賃貸物件の住み替えを検討するときに、気になるのが「退去時の費用」です。
「部屋に汚れや傷をつけてしまったけれど、修繕費用は請求されるの?」と不安に思う人も多いと思います。
結論から言うと、すべての汚れや傷の修繕費用を入居者が負担しなければならないわけではありません。
それが「経年劣化によるものなのか」それとも「原状回復義務の範囲にあたるのか」という事がポイントになります。
この経年劣化と原状回復について、国土交通省が発表している原状回復のガイドラインに従って、解説したいと思います。
今回は、①原状回復のガイドラインについて
②経年劣化とは? の2点を説明していきたいと思います。
①原状回復のガイドラインについて
経年劣化と原状回復について説明する前に、「原状回復をめぐるトラブルとガイドライン」について触れておきます。
原状回復をめぐるトラブルとガイドライン(以下ガイドライン)とは、国土交通省が賃貸物件の退去時における原状回復をめぐるトラブルを未然に防ぐことを目的に、原状回復の費用負担のあり方などをまとめたものになります。
今の時点で妥当と考えられる一般的な基準を示したものになるため、法的強制力があるわけではありませんが、退去時の費用負担を考えるときに役に立ちます。
そのため、この記事もガイドラインの考えに従って書いていきます。
参考:原状回復をめぐるトラブルとガイドライン (再改訂版) |国土交通省住宅局
②経年劣化とは?
「経年劣化」とは、年月が経つにつれて品質が下がることを言います。
例えば、日光があたると壁や床が色あせたり、風や湿気によってゴムやネジが傷んだりします。
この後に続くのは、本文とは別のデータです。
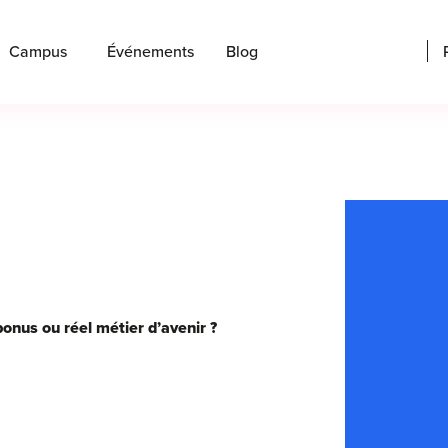
Campus
Événements
Blog
nus ou réel métier d’avenir ?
こうした時間の経過とともに自然と劣化していくのが、賃貸物件における経年劣化です。
経年劣化と合わせて覚えておきたいのが「通常損耗」です。
これは、ベッドやソファなどを置くとできる床やカーペットの凹みや、冷蔵庫やテレビなどの裏にできる壁の電気焼けなど、普通に生活していてもできてしまう傷や汚れのこと。画鋲の穴も通常の使用範囲として、通常損耗に該当します。 ガイドラインでは、これら経年劣化と通常損耗によって発生する修繕費用は、原則として大家さん(貸主)が負担するものとしています。
経年劣化と通常損耗分の費用はすでに賃料に含まれている、という考えが基本にあるためです。
ただし、賃貸借契約で原状回復などの特約がある場合は、特約が優先されるため注意が必要です。
賃貸借契約書を今一度チェックしてみましょう。